World snooker finals didn’t always take place in the familiar plush surroundings of Sheffield’s Crucible Theatre – as John Spencer can attest.
As defending champion in 1972, the Bury-born master potter took on snooker phenomenon Alex ‘Hurricane’ Higgins at a very different venue.
The British Legion Club in Selly Oak, Birmingham!
Hundreds of spectators crammed round the snooker table to watch the week-long final, many of them perched on beer crates!
The lighting, so crucial to accurate cue work, was provided by emergency generators!
As if that wasn’t enough, Spencer had come into the final straight after an exhausting Canadian tour. He’d also been involved in a minor car crash and – to cap it all – got stuck in a lift before one of the sessions!
Spencer eventually lost by 37 frames to 32 after Higgins won the Thursday evening session 6-0. He made no excuses for his defeat.
The match ignited nationwide interest in snooker which had already benefited from the exposure of the popular BBC TV programme Pot Black.
Broadcasting in colour had helped snooker enormously. Distinguishing different coloured balls on black-and-white TV had previously been a nightmare for commentators.
It led to one of the most memorable quotes in sport when commentator Ted Lowe said: ‘For those of you who are watching in black and white, the pink is next to the green’.
First aired in 1969, Pot Black made Spencer a household name along with the likes of Ray Reardon, John Pulman, Terry Griffiths, Fred Davis and Jimmy White.
The usually one-frame matches were recorded in a single day at the Pebble Mill studios in Birmingham.
Spencer lost the first Pot Black final to Reardon, but won the next two tournaments in 1970 and 1971. He was champion again in 1976.
In fact, in the late 1960s and early 1970s, Spencer was notching up a whole series of firsts.
He won the world professional title at his first attempt in 1969, and was the first winner of both the Masters and Irish Masters’ tournaments.
Putting Selly Oak behind him, he was also the inaugural winner of the World Championships when they moved to the Crucible Theatre in 1977. He beat Canadian Cliff Thorburn 25-21 in the final.

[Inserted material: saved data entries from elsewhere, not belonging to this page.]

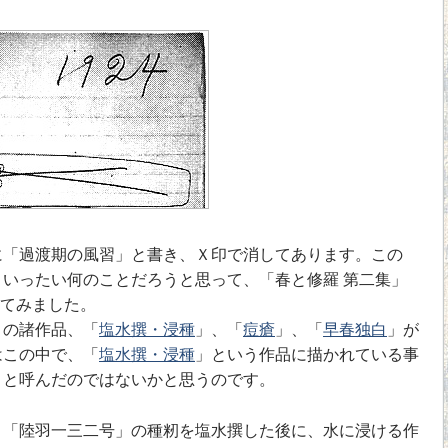
「過渡期の風習」と書き、Ｘ印で消してあります。この
いったい何のことだろうと思って、「春と修羅 第二集」
見てみました。
」の諸作品、「
塩水撰・浸種
」、「
痘瘡
」、「
早春独白
」が
はこの中で、「
塩水撰・浸種
」という作品に描かれている事
」と呼んだのではないかと思うのです。
、「陸羽一三二号」の種籾を塩水撰した後に、水に浸ける作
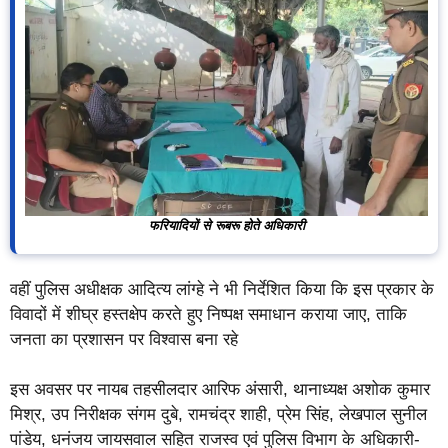
फरियादियों से रूबरू होते अधिकारी
वहीं पुलिस अधीक्षक आदित्य लांग्हे ने भी निर्देशित किया कि इस प्रकार के
विवादों में शीघ्र हस्तक्षेप करते हुए निष्पक्ष समाधान कराया जाए, ताकि
जनता का प्रशासन पर विश्वास बना रहे
इस अवसर पर नायब तहसीलदार आरिफ अंसारी, थानाध्यक्ष अशोक कुमार
मिश्र, उप निरीक्षक संगम दुबे, रामचंद्र शाही, प्रेम सिंह, लेखपाल सुनील
पांडेय, धनंजय जायसवाल सहित राजस्व एवं पुलिस विभाग के अधिकारी-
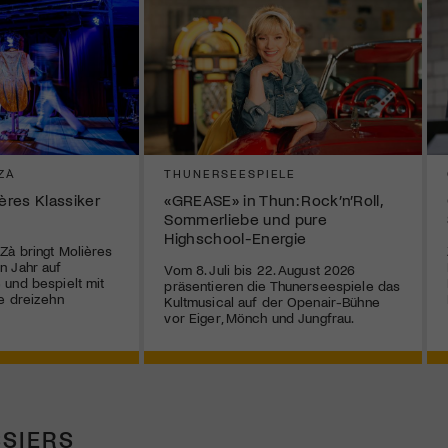
ZÀ
THUNERSEESPIELE
ières Klassiker
«GREASE» in Thun: Rock’n’Roll,
Sommerliebe und pure
Highschool-Energie
Zà bringt Molières
n Jahr auf
Vom 8. Juli bis 22. August 2026
und bespielt mit
präsentieren die Thunerseespiele das
e dreizehn
Kultmusical auf der Openair-Bühne
vor Eiger, Mönch und Jungfrau.
SIERS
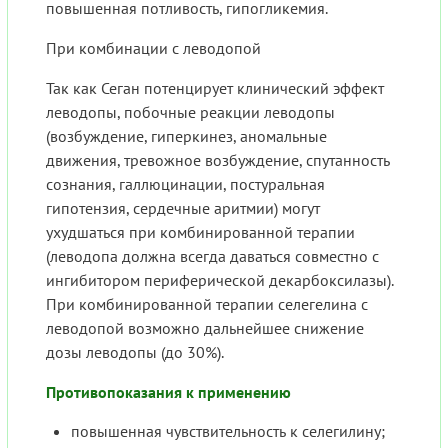
повышенная потливость, гипогликемия.
При комбинации с леводопой
Так как Сеган потенцирует клинический эффект
леводопы, побочные реакции леводопы
(возбуждение, гиперкинез, аномальные
движения, тревожное возбуждение, спутанность
сознания, галлюцинации, постуральная
гипотензия, сердечные аритмии) могут
ухудшаться при комбинированной терапии
(леводопа должна всегда даваться совместно с
ингибитором периферической декарбоксилазы).
При комбинированной терапии селегелина с
леводопой возможно дальнейшее снижение
дозы леводопы (до 30%).
Противопоказания к применению
повышенная чувствительность к селегилину;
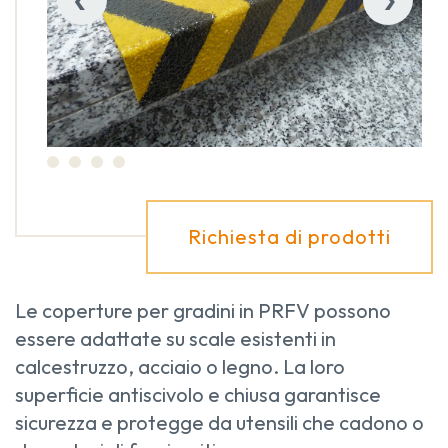
Richiesta di prodotti
Le coperture per gradini in PRFV possono
essere adattate su scale esistenti in
calcestruzzo, acciaio o legno. La loro
superficie antiscivolo e chiusa garantisce
sicurezza e protegge da utensili che cadono o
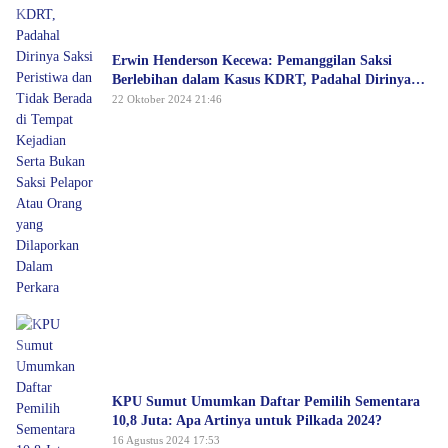
Erwin Henderson Kecewa: Pemanggilan Saksi
Berlebihan dalam Kasus KDRT, Padahal Dirinya
Saksi Peristiwa dan Tidak Berada di Tempat
22 Oktober 2024 21:46
Kejadian Serta Bukan Saksi Pelapor Atau Orang
yang Dilaporkan Dalam Perkara
KPU Sumut Umumkan Daftar Pemilih Sementara
10,8 Juta: Apa Artinya untuk Pilkada 2024?
16 Agustus 2024 17:53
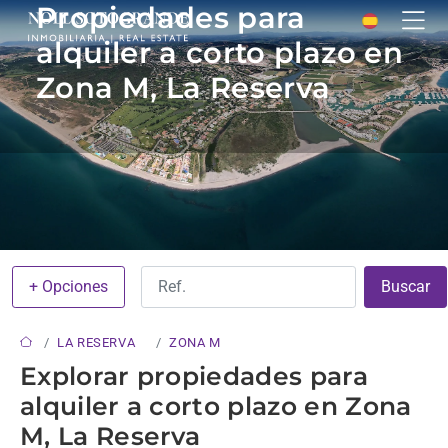
Propiedades para
alquiler a corto plazo en
Zona M, La Reserva
+ Opciones
Buscar
LA RESERVA
ZONA M
Explorar propiedades para
alquiler a corto plazo en Zona
M, La Reserva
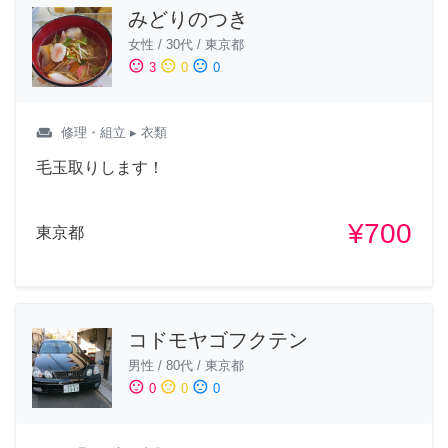
みどりのつき
女性
/
30代
/
東京都
sentiment_satisfied
sentiment_neutral
sentiment_dissatisfied
3
0
0
weekend
修理・組立
▸ 衣類
毛玉取りします！
¥700
東京都
コドモヤゴフクテン
男性
/
80代
/
東京都
sentiment_satisfied
sentiment_neutral
sentiment_dissatisfied
0
0
0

On top of all that, in 1979 he became the first player to make a maximum 147 break at the Holsten Lager International – long before Thorburn’s televised 147 in 1983.
The bad news for Spencer, however, was that the break was not officially recorded as the Holsten tournament was played on untemplated tables.
Born in Radcliffe, Bury, in September 1935, Spencer attended Stand Grammar School for Boys in Whitfield and started playing serious snooker on local tables at the age of 15.
As snooker was in decline during the 1950s and early 1960s, Spencer did not turn professional until 1966 when he was 31.
In the meantime, he was runner-up to Ray Reardon in the English Amateur Snooker Championships in 1964 and to Pat Houlihan in 1965.
He finally claimed the trophy in 1966, beating Marcus Owen by 11 frames to five in the final.
Spencer won his first World Championship in 1969, but very nearly missed the whole competition. He only took part when his bank loaned him the £100 entry fee!
He lost the 1970 semi-final 37 frames to 33 to eventual winner Reardon, but beat Warren Simpson 37-29 in the 1971 final.
He was also the victor at the first Irish Masters, beating Doug Mountjoy 5-3 in the final round at Goffs’ Sales Room, County Kildare.
One of Spencer’s most unusual triumphs came in the Norwich Union pro-am tournament of 1974. He broke his cue in four places just before the event, but still managed to beat Reardon 10-9 in the final.
Spencer was actually the first professional player to use a two-piece cue, presented to him by the Dufferin Cue Company at the 1976 Canadian Open.
Towards the end of his playing career, Spencer was afflicted with the eye disease myasthenia gravis, which caused double vision.
Although he kept playing, his form never recovered. He made his final TV appearance in 1997 in a Seniors’ version of Pot Black.
When he heard about his fellow player’s illness, Alex Higgins arrived at Spencer’s house with a bottle of Bacardi. It’s said he had to drink it himself as Spencer was not allowed any alcohol.
Diagnosed with stomach cancer in 2003, Spencer died in Bolton at the age of 70 in July 2006.